The long-awaited $20-billion Dangote Refinery, owned by Africa’s richest man, Aliko Dangote, finally began operations in January after multiple delays. Located on the outskirts of Lagos, this state-of-the-art refinery is poised to significantly reshape Nigeria’s fuel industry. However, so far, it has only produced diesel and other distillate fuels, with gasoline production yet to kick off.
Initially, Dangote had projected that petrol deliveries would start in May, but the timeline shifted to July, and now there are hints that further delays could be on the cards. In a recent note to clients, IIR indicated that additional postponements are possible, although attempts to contact Dangote for comment were unsuccessful.

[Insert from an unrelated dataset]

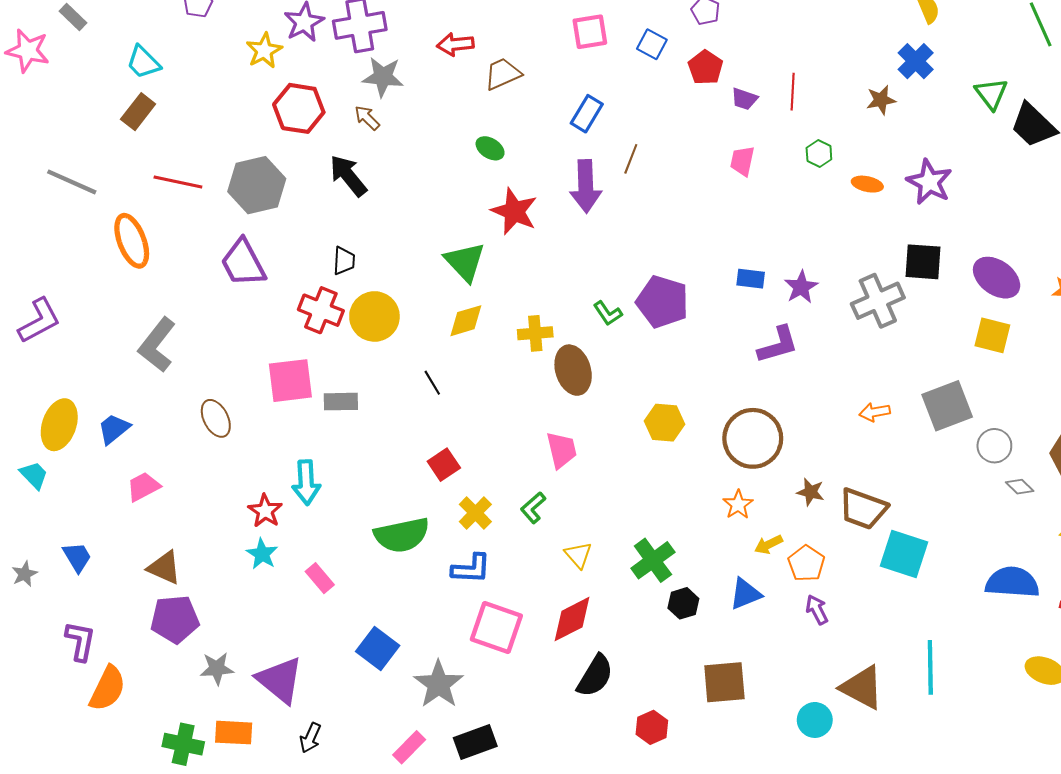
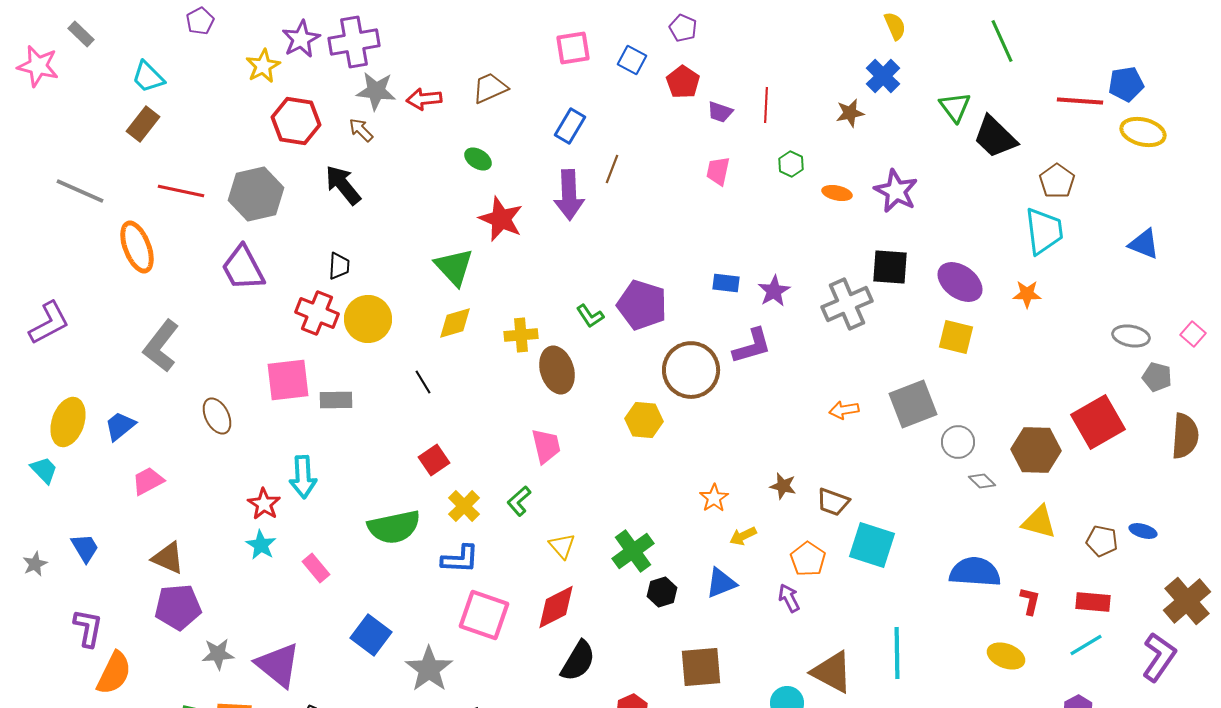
red arrow: (455, 44) -> (424, 99), moved
brown circle: (753, 438) -> (691, 370), moved
brown trapezoid: (863, 509) -> (833, 502), size x0.7
orange pentagon: (806, 563) -> (808, 559), moved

Once fully operational, this massive refinery could transform the fuel trade between Europe and Africa, reducing Nigeria’s heavy dependence on imported refined products—a major step toward energy independence.

Meanwhile, in the global oil market, prices held steady following a drop in US fuel inventories, offering some relief after four straight days of falling prices. Brent crude futures gained 29 cents (0.4%) to reach $76.34 per barrel, while US West Texas Intermediate crude futures climbed 43 cents (0.6%) to $72.36 per barrel.
Earlier in the week, oil prices took a sharp dip as weak US jobs data and sluggish economic reports from China—the world’s largest oil importer—stirred concerns about global crude demand. As the world’s biggest oil consumer, the US continues to heavily influence oil market trends.
With global fuel dynamics shifting and the Dangote refinery on the brink of major production milestones, the coming months are set to be crucial for Nigeria’s energy sector and the broader African fuel trade.